[Data records]
>>>
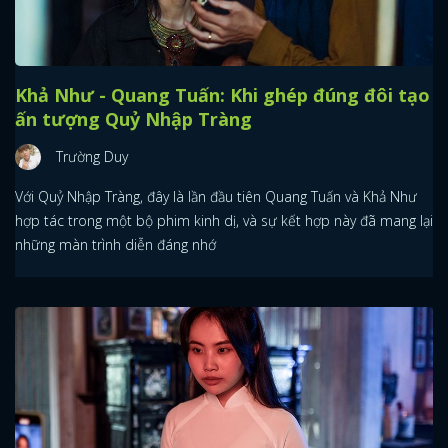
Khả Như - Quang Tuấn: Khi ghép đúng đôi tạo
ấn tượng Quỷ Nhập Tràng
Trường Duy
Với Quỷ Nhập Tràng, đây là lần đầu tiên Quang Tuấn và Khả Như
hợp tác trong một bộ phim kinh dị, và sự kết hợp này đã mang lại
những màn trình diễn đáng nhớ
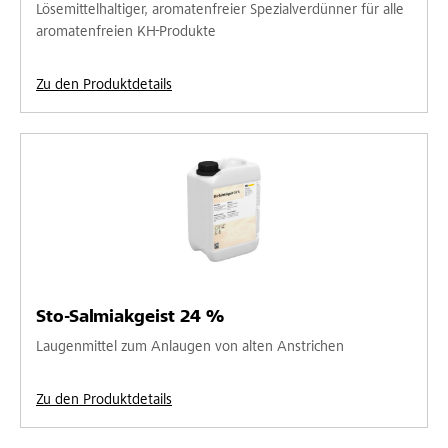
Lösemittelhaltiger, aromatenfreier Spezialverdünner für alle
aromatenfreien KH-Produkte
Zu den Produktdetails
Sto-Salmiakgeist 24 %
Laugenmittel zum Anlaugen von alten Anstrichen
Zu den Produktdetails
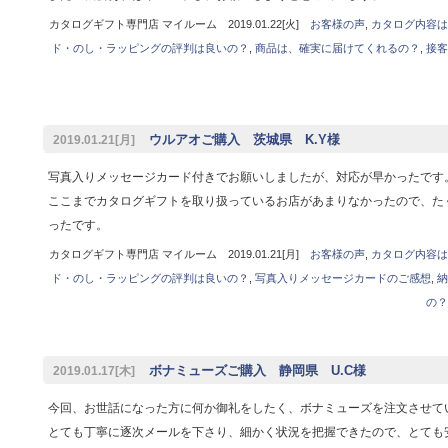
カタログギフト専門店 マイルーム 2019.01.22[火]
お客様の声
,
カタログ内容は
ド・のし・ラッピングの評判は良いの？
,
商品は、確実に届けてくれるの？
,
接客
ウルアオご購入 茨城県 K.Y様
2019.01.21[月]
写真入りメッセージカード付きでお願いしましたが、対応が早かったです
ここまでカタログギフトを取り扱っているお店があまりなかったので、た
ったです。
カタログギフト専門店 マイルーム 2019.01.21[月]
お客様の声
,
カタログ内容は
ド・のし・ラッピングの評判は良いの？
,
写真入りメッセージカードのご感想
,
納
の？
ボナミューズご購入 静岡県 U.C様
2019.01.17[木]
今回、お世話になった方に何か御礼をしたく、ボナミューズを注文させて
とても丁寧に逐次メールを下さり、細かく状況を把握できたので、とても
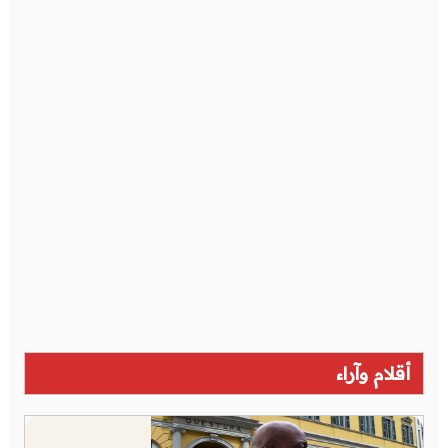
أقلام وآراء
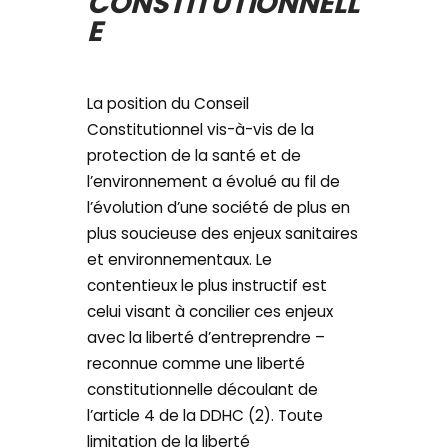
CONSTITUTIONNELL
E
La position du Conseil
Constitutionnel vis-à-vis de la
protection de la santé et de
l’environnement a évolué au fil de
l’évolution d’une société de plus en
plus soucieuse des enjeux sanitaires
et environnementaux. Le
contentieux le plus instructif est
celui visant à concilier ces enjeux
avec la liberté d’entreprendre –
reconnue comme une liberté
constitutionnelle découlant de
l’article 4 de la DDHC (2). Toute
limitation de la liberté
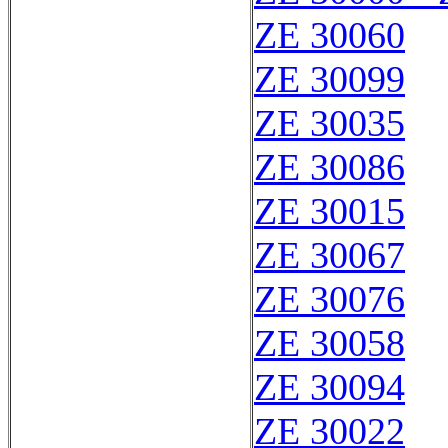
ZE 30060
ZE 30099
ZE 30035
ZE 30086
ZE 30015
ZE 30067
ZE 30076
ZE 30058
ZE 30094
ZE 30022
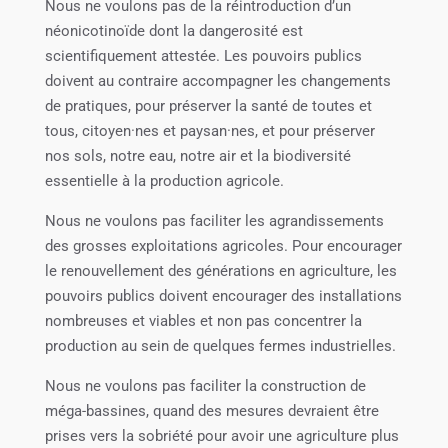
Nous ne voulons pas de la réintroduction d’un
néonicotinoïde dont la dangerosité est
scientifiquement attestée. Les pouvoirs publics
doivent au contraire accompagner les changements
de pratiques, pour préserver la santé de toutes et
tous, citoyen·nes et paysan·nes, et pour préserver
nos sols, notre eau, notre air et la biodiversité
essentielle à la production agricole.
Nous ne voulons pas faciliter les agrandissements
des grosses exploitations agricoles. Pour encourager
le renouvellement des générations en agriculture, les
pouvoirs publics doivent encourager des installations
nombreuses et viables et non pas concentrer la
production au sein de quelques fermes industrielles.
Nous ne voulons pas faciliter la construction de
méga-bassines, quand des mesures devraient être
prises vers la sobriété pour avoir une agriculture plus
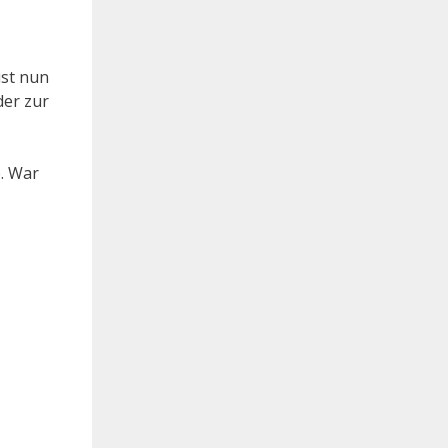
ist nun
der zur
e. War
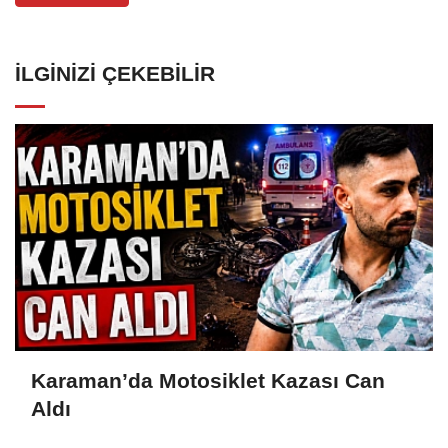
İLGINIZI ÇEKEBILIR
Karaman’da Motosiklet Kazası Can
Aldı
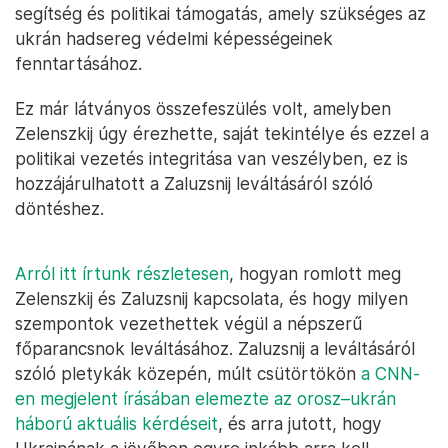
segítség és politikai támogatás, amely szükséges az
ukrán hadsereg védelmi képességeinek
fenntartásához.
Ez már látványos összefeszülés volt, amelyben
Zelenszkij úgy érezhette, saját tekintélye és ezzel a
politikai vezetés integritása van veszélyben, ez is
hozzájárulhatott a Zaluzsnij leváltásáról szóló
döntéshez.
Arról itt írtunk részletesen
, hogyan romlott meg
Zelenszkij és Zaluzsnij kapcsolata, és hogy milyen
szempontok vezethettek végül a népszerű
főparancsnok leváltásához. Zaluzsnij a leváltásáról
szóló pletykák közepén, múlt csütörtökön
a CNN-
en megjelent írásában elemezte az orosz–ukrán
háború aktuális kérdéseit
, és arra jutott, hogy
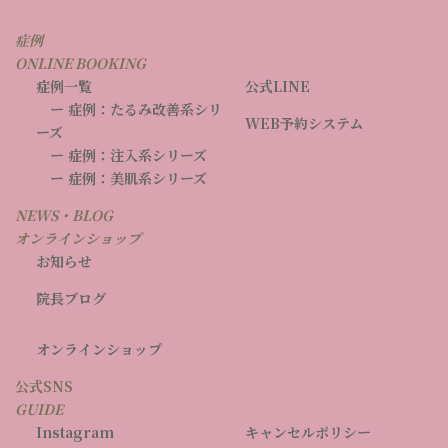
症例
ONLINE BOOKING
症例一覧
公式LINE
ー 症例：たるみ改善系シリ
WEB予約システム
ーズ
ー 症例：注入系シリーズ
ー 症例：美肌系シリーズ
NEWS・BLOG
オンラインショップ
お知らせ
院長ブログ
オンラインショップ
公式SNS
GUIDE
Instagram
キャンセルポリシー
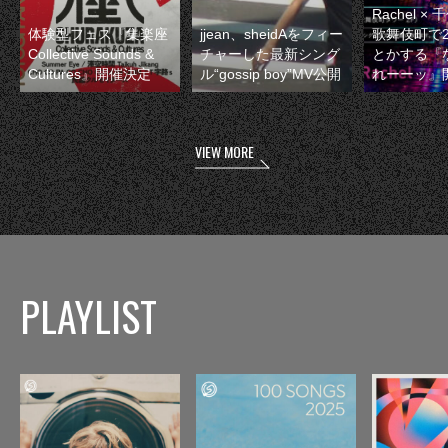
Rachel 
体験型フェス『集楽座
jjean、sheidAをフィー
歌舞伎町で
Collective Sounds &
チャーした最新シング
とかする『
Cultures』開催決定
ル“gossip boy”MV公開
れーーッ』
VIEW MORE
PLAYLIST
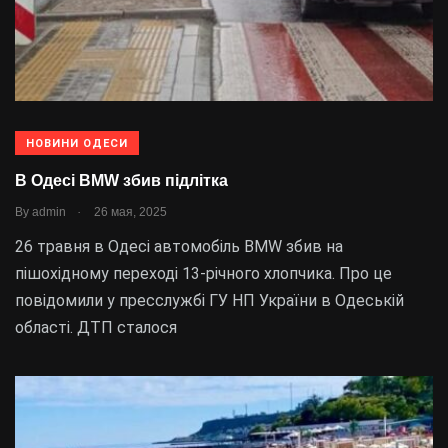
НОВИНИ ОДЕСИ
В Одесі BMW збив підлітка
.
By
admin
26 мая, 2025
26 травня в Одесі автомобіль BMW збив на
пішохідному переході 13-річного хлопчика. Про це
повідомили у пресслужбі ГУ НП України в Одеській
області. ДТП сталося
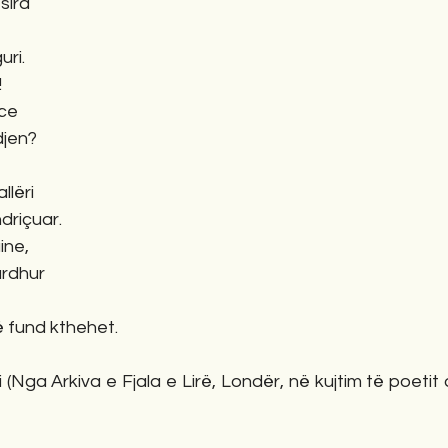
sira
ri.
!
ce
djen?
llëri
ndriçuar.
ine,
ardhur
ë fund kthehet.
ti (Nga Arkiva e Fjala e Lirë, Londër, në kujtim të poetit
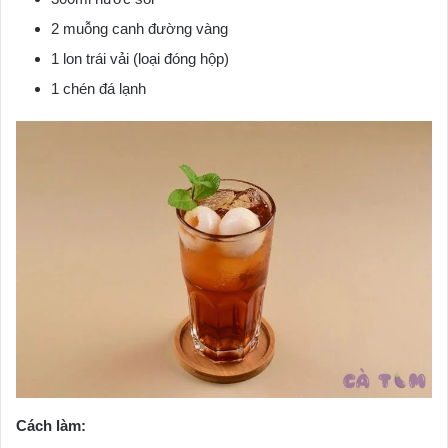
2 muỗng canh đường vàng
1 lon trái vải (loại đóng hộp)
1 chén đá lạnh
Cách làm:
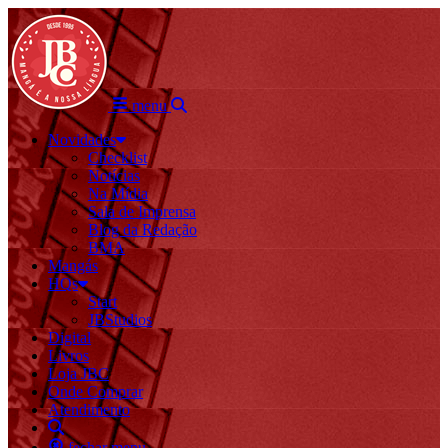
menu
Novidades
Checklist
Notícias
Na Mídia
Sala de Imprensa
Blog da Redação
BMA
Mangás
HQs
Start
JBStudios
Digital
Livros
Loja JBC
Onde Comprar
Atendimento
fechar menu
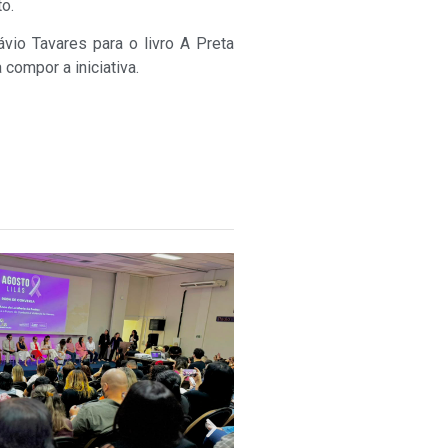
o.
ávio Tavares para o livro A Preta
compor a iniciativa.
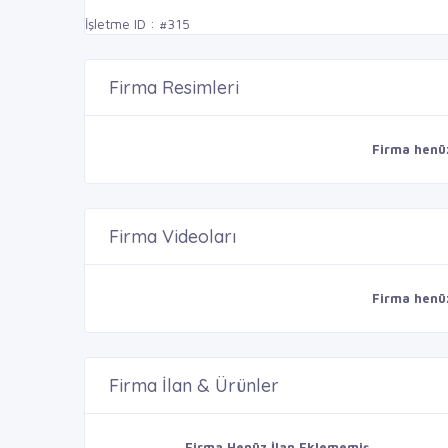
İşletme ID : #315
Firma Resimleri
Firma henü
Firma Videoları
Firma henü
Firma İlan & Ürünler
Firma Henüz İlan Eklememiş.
<<<
REQUIREMENT
What is needed is an exact copy of the lines above, from the one holding "những màn trình diễn đáng nhớ" down to the one holding "doivent au contraire", with those two included and the pictures left out.

ANSWER TO THE PROBLEM
những màn trình diễn đáng nhớ
Lösemittelhaltiger, aromatenfreier Spezialverdünner für alle
aromatenfreien KH-Produkte
Zu den Produktdetails
Sto-Salmiakgeist 24 %
Laugenmittel zum Anlaugen von alten Anstrichen
Zu den Produktdetails
カタログギフト専門店 マイルーム 2019.01.22[火]
お客様の声
,
カタログ内容は
ド・のし・ラッピングの評判は良いの？
,
商品は、確実に届けてくれるの？
,
接客
ウルアオご購入 茨城県 K.Y様
2019.01.21[月]
写真入りメッセージカード付きでお願いしましたが、対応が早かったです
ここまでカタログギフトを取り扱っているお店があまりなかったので、た
ったです。
カタログギフト専門店 マイルーム 2019.01.21[月]
お客様の声
,
カタログ内容は
ド・のし・ラッピングの評判は良いの？
,
写真入りメッセージカードのご感想
,
納
の？
ボナミューズご購入 静岡県 U.C様
2019.01.17[木]
今回、お世話になった方に何か御礼をしたく、ボナミューズを注文させて
とても丁寧に逐次メールを下さり、細かく状況を把握できたので、とても
أقلام وآراء
CONSTITUTIONNELL
E
La position du Conseil
Constitutionnel vis-à-vis de la
protection de la santé et de
l’environnement a évolué au fil de
l’évolution d’une société de plus en
plus soucieuse des enjeux sanitaires
et environnementaux. Le
contentieux le plus instructif est
celui visant à concilier ces enjeux
avec la liberté d’entreprendre –
reconnue comme une liberté
constitutionnelle découlant de
l’article 4 de la DDHC (2). Toute
limitation de la liberté
ZE 30060
ZE 30099
ZE 30035
ZE 30086
ZE 30015
ZE 30067
ZE 30076
ZE 30058
ZE 30094
ZE 30022
Nous ne voulons pas de la réintroduction d’un
néonicotinoïde dont la dangerosité est
scientifiquement attestée. Les pouvoirs publics
doivent au contraire accompagner les changements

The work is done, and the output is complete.